Segment Start: Records to use
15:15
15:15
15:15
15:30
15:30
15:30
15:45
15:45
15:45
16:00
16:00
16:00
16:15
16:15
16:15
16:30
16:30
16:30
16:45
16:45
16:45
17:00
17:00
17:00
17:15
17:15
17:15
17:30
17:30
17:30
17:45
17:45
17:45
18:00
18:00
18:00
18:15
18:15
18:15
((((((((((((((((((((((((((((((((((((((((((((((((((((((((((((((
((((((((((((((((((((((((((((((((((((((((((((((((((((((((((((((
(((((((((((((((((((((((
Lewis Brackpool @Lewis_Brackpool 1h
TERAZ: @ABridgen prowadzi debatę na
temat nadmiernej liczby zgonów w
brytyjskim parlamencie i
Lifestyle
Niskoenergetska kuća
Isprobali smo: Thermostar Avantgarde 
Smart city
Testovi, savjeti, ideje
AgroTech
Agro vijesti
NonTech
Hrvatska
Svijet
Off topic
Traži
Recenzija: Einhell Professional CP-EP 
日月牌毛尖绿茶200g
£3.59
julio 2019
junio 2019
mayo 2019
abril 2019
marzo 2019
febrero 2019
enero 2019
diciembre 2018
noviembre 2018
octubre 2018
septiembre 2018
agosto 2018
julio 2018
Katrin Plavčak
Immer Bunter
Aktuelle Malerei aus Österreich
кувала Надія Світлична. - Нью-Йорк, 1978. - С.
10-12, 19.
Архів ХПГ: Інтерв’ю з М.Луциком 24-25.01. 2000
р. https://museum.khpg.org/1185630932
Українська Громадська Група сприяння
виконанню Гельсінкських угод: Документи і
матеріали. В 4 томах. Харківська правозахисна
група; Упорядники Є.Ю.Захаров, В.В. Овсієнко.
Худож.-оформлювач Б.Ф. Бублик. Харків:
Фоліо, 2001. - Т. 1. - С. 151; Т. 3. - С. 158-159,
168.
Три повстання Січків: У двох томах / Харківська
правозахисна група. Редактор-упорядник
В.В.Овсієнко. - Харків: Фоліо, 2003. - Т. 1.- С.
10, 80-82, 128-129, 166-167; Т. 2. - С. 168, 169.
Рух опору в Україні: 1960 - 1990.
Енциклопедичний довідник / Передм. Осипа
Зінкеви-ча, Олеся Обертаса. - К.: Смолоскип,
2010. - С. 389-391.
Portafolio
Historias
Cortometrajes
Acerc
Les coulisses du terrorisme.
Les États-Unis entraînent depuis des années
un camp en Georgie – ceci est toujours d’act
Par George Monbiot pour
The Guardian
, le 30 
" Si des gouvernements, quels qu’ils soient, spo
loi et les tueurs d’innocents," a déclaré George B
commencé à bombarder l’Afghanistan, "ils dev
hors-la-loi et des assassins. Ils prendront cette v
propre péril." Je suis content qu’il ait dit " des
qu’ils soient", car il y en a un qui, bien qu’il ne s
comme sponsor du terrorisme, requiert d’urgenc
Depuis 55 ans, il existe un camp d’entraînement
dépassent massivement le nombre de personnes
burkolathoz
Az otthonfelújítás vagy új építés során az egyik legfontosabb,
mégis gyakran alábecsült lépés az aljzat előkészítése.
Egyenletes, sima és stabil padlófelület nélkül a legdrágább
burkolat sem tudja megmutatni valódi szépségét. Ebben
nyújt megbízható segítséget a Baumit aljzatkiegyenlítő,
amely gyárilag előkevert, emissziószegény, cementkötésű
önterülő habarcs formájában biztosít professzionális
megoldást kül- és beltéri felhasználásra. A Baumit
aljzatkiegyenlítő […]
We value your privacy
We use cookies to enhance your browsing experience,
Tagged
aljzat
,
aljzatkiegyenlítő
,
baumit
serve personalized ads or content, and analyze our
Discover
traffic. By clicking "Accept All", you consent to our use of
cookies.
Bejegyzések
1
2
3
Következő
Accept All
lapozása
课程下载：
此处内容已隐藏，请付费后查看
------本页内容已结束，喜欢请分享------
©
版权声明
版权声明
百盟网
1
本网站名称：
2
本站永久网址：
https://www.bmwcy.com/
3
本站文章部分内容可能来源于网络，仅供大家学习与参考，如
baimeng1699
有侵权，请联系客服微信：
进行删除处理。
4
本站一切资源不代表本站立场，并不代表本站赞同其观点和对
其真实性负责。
Segment End: Records to use
Segment Start: Records to use
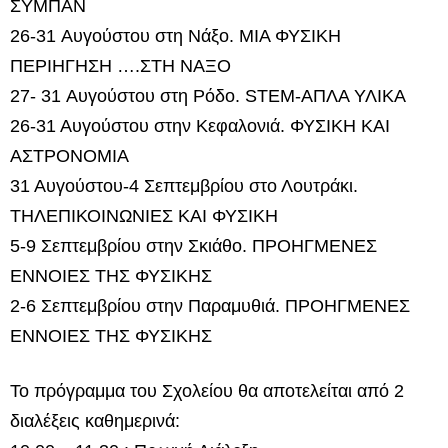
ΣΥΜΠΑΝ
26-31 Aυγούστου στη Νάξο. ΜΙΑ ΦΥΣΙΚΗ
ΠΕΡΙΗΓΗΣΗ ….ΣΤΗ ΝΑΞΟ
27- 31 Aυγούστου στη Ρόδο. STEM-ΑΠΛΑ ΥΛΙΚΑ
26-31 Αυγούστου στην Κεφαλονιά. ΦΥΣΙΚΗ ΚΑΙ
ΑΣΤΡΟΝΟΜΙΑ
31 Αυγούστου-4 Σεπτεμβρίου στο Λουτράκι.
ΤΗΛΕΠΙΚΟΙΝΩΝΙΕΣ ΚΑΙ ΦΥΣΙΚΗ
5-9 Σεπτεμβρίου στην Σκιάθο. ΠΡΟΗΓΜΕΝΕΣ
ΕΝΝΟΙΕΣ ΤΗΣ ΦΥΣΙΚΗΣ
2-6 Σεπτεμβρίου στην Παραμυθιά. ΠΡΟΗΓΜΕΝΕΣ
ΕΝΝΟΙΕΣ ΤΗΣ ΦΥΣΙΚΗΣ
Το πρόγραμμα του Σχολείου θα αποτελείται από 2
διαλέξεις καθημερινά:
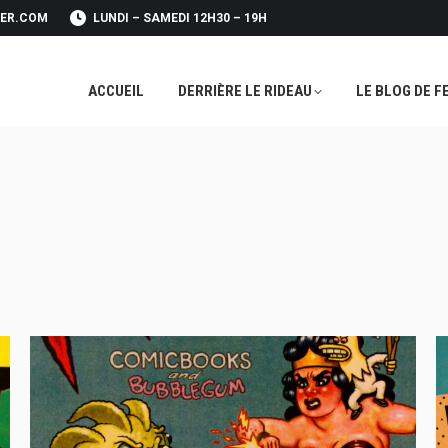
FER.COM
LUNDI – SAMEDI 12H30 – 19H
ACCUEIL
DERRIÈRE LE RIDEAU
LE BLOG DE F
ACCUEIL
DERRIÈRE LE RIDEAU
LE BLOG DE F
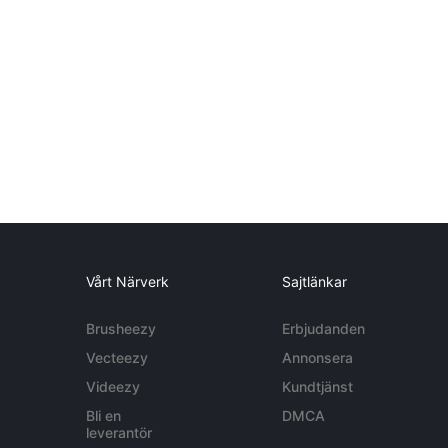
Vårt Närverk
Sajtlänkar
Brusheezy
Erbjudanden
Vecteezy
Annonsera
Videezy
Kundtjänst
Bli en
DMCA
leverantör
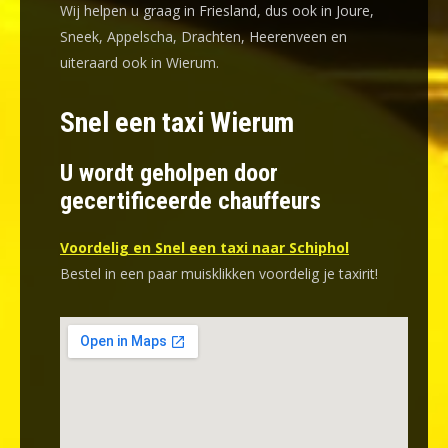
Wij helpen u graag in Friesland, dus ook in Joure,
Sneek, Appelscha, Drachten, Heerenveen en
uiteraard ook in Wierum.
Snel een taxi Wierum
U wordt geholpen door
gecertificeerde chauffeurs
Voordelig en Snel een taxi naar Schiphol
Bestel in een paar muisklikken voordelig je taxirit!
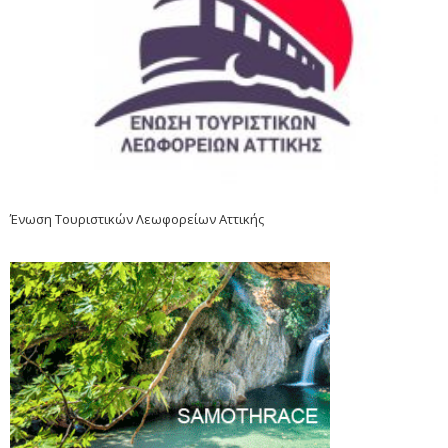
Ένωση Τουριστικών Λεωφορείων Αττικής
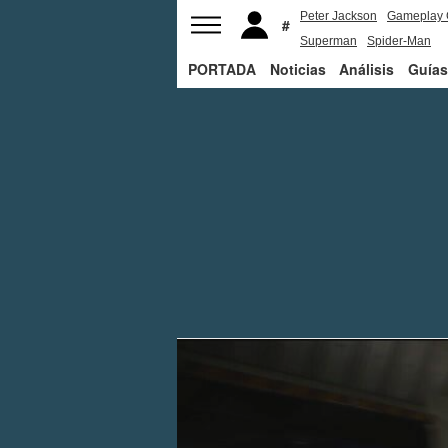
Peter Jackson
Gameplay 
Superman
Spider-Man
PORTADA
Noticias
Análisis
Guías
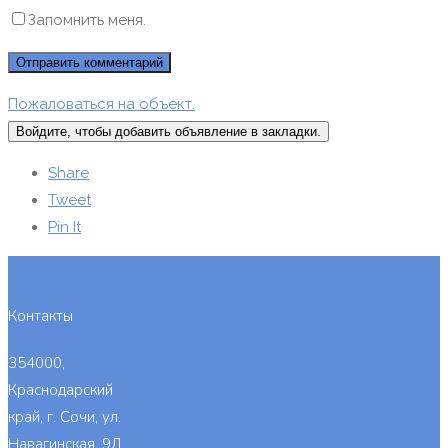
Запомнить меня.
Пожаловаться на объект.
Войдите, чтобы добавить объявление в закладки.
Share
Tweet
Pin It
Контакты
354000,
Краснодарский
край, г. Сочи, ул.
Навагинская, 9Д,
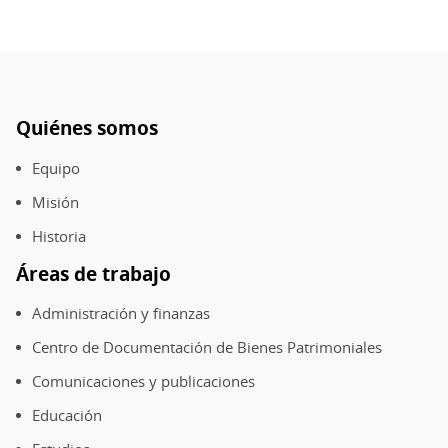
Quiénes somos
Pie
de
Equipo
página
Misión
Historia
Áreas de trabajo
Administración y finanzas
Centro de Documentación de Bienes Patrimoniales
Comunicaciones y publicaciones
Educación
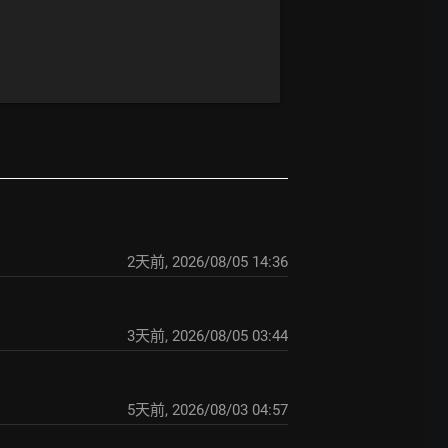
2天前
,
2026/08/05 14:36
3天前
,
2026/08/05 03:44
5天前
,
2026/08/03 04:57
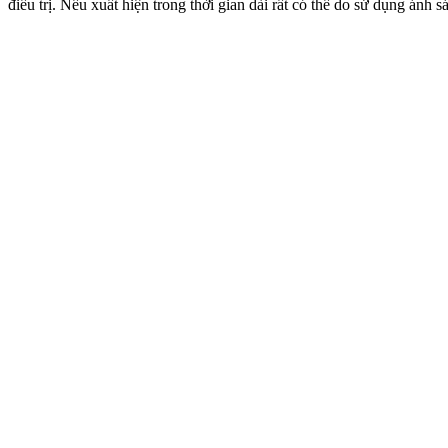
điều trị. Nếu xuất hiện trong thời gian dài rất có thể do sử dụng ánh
Segment End: Records to use
Segment Start: Records to use
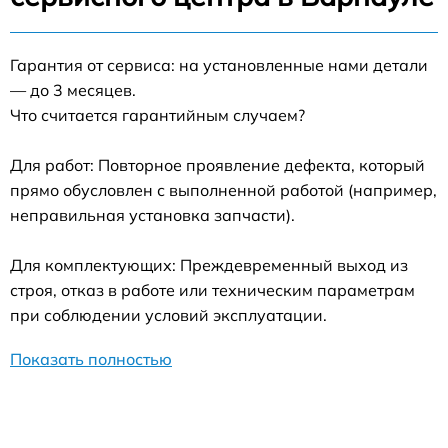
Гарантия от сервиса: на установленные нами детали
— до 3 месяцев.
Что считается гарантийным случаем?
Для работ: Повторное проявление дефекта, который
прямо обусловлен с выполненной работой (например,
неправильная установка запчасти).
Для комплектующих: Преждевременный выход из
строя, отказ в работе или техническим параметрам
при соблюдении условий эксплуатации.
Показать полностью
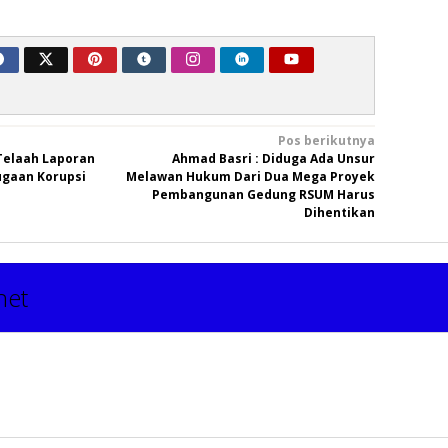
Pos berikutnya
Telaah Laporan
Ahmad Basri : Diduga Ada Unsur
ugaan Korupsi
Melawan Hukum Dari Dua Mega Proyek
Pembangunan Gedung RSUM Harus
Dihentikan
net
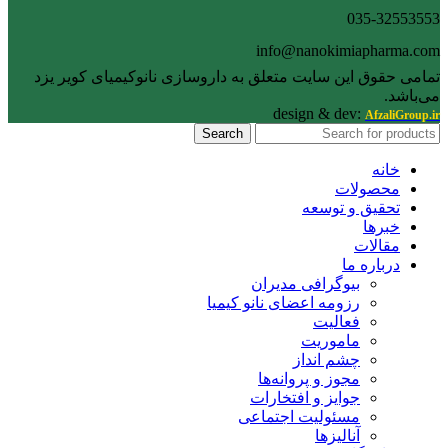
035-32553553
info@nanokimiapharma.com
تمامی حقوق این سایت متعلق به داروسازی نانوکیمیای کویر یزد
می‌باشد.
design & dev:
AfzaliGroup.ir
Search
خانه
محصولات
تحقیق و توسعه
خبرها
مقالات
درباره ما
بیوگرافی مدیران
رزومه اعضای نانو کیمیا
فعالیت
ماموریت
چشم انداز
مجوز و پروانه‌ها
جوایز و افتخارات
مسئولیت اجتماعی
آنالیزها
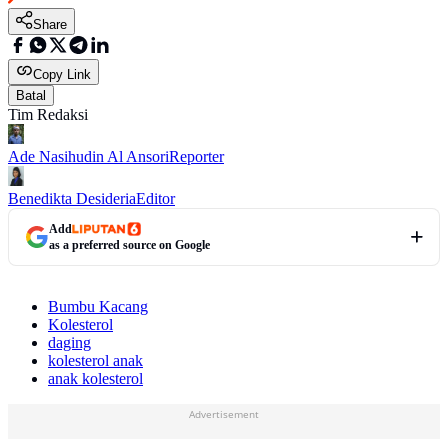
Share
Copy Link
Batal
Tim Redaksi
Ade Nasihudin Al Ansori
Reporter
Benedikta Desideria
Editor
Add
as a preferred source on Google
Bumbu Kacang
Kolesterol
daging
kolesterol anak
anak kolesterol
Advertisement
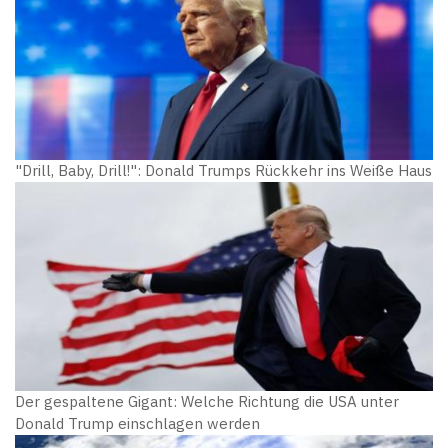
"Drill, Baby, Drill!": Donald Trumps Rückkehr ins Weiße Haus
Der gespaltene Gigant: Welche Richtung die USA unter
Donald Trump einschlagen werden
Segment End: Records to use
_Task goal_
Reproduce, word for word, everything in the listing above from the line containing "Quiénes somos" down to the line containing "điều trị. Nếu", both of them included. No pictures.

_Your response_
Quiénes somos
Pie
de
Equipo
página
Misión
Historia
Áreas de trabajo
Administración y finanzas
Centro de Documentación de Bienes Patrimoniales
Comunicaciones y publicaciones
Educación
2天前
,
2026/08/05 14:36
3天前
,
2026/08/05 03:44
5天前
,
2026/08/03 04:57
điều trị. Nếu xuất hiện trong thời gian dài rất có thể do sử dụng ánh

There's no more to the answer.